Plotline: A movie-director returns home from a day on-set to find an intruder in his home. He is attacked and awakes from unconsiousness on the set of his movie, his wife strung up near the piano, and a pressing deadline: he must either choke to death a child tied up nearby or every ten minutes one of his wife's fingers will be chopped off.
Scariness factor: Again, this short film is not so much scary as demented and creepy. But as dementedness goes, it is definitely high. And it has the added benefit of being funny in parts, which also will creep you out because YOU'LL feel demented for finding humor in such fucked up events.
Gross-Out Factor: Fairly high, given the chopping off of fingers and the end of the short. Expect no shortage on blood.
Complaints: I am having a hard time trying to figure out exactly what it is that failed to impress me about this short, but *something* did. Perhaps it was the torture sheerly for the sake of torture. I dunno. Like I said, I'm not a big fan of the torture film. And although there are a good variety of horror flicks that I like whose focus is the revelation of the horror that is human nature (or a deviation from the norm of human nature), they tend to interest me less than other types of horror films. I know people are fucked up and creepy. It is unsettling to be reminded of that. Which is both good and bad, I suppose.
High Points: The humor in this short is definitely its high-point. I found myself laughing throughout, and I felt uncomfortable laughing, but it was downright FUNNY in parts. The intruder/torturer is fantastic in this short--he is both wildly funny and creepy, and damn good playing both. This short also was good in the department of the absurd, which ties into the humor I suppose. But the absurdity of it was fun.
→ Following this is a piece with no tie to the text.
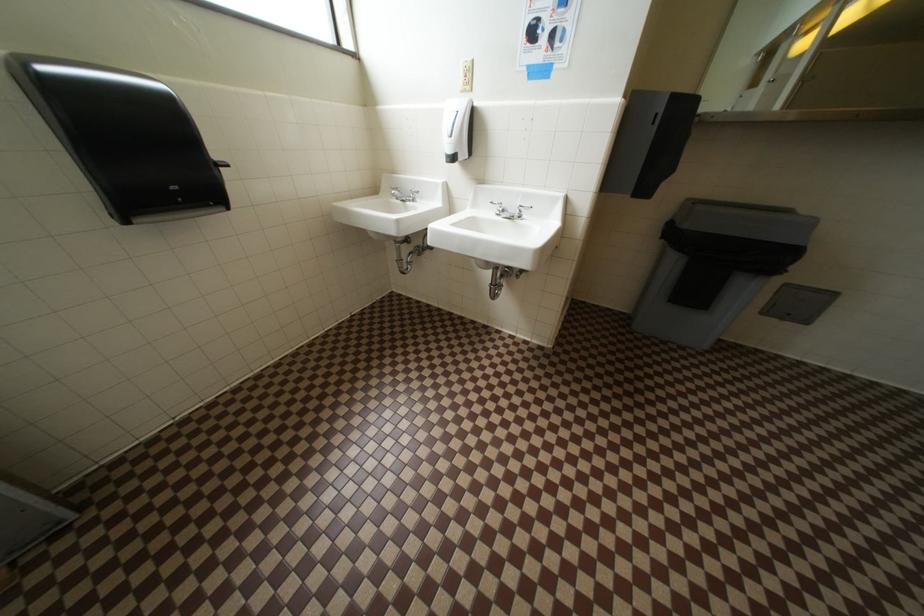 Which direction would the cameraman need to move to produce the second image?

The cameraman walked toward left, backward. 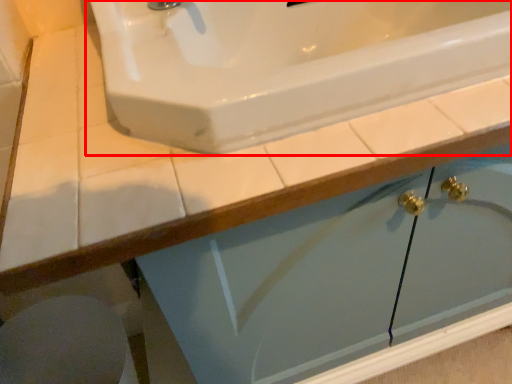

Overall: I wasn't bowled over by this short, but its humor was definitely something different, and it's worth watching for that alone, I suppose.
Plotline: A woman has a recurring dream in which she is suffocated in plastic, placed in a small box, and buried in the ground. The mystery behind this recurring dream is slowly revealed.
Scariness factor: Unlike the other two shorts which focused more on violence and calling up a visceral reaction in their viewers, this short is more typically what I'd consider my cup of tea: it is subtle and creepy and relies more on atmosphere and spookiness than it does graphic bloodiness.
Gross-Out Factor: Low. The more violent events are understated and nothing that you'll need to squinch your eyes shut during.
Complaints: I didn't get it. And by that, I mean I didn't really understand the end of the movie or what the hell it meant. And in having it explained to me (by someone else who wasn't QUITE clear about it either but seemed to understand it more than me), if they are correct, I still didn't really understand it or get it. The ending, while visually interesting, was disappointing. (I just read through an explanation of the ending of this movie HERE which has made me rethink the ending--I actually really find it quite interesting now, and not at all disappointing.)
High Points: This short is beautifully filmed. Much of the short has that blue early-morning/dusk coloring to it that is beautiful and yet unsettling. And the scenes in the snow are beautiful. The story-line was also entertaining and interesting (up until the end, perhaps) and the shots concerning the twin sisters are really fantastic as well. This short was definitely the best of the three visually.
Overall: I really liked this one, especially now that I've read more about the ending. It is beautifully surreal and interesting, and definitely worth checking out.
Overall Rating for All Three Shorts: B; Dumplings and The Box are on very opposite ends of the spectrum in film-style, content, etc. but both are really quite good and worth watching.